> DATASET RECORDS
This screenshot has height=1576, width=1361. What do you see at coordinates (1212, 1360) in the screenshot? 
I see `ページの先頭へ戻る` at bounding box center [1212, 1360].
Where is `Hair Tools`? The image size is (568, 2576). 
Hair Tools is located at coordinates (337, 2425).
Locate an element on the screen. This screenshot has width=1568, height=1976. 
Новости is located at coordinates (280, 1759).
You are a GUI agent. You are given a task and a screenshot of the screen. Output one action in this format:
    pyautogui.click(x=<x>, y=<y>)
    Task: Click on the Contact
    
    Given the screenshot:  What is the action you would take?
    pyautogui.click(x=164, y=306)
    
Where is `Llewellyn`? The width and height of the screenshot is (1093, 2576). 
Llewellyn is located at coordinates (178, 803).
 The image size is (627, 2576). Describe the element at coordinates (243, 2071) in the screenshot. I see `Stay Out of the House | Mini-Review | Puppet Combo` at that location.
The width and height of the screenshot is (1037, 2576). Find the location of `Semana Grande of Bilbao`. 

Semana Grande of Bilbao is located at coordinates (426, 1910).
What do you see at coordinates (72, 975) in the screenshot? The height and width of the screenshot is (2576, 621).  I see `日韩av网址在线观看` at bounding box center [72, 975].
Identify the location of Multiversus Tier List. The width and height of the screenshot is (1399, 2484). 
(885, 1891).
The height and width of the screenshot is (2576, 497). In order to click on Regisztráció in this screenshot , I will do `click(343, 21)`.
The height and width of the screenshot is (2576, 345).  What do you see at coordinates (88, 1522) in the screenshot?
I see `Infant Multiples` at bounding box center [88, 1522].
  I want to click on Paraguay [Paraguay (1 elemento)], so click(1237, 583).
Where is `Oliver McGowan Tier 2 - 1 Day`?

> TASK OBJECTIVE
Exactly as they stand above, repeat all the records.

> ANSWER SECTION
This screenshot has height=1576, width=1361. What do you see at coordinates (1212, 1360) in the screenshot? 
I see `ページの先頭へ戻る` at bounding box center [1212, 1360].
Where is `Hair Tools`? The image size is (568, 2576). 
Hair Tools is located at coordinates (337, 2425).
Locate an element on the screen. This screenshot has width=1568, height=1976. 
Новости is located at coordinates (280, 1759).
You are a GUI agent. You are given a task and a screenshot of the screen. Output one action in this format:
    pyautogui.click(x=<x>, y=<y>)
    Task: Click on the Contact
    
    Given the screenshot:  What is the action you would take?
    pyautogui.click(x=164, y=306)
    
Where is `Llewellyn`? The width and height of the screenshot is (1093, 2576). 
Llewellyn is located at coordinates (178, 803).
 The image size is (627, 2576). Describe the element at coordinates (243, 2071) in the screenshot. I see `Stay Out of the House | Mini-Review | Puppet Combo` at that location.
The width and height of the screenshot is (1037, 2576). Find the location of `Semana Grande of Bilbao`. 

Semana Grande of Bilbao is located at coordinates (426, 1910).
What do you see at coordinates (72, 975) in the screenshot? The height and width of the screenshot is (2576, 621).  I see `日韩av网址在线观看` at bounding box center [72, 975].
Identify the location of Multiversus Tier List. The width and height of the screenshot is (1399, 2484). 
(885, 1891).
The height and width of the screenshot is (2576, 497). In order to click on Regisztráció in this screenshot , I will do `click(343, 21)`.
The height and width of the screenshot is (2576, 345).  What do you see at coordinates (88, 1522) in the screenshot?
I see `Infant Multiples` at bounding box center [88, 1522].
  I want to click on Paraguay [Paraguay (1 elemento)], so click(1237, 583).
Where is `Oliver McGowan Tier 2 - 1 Day`?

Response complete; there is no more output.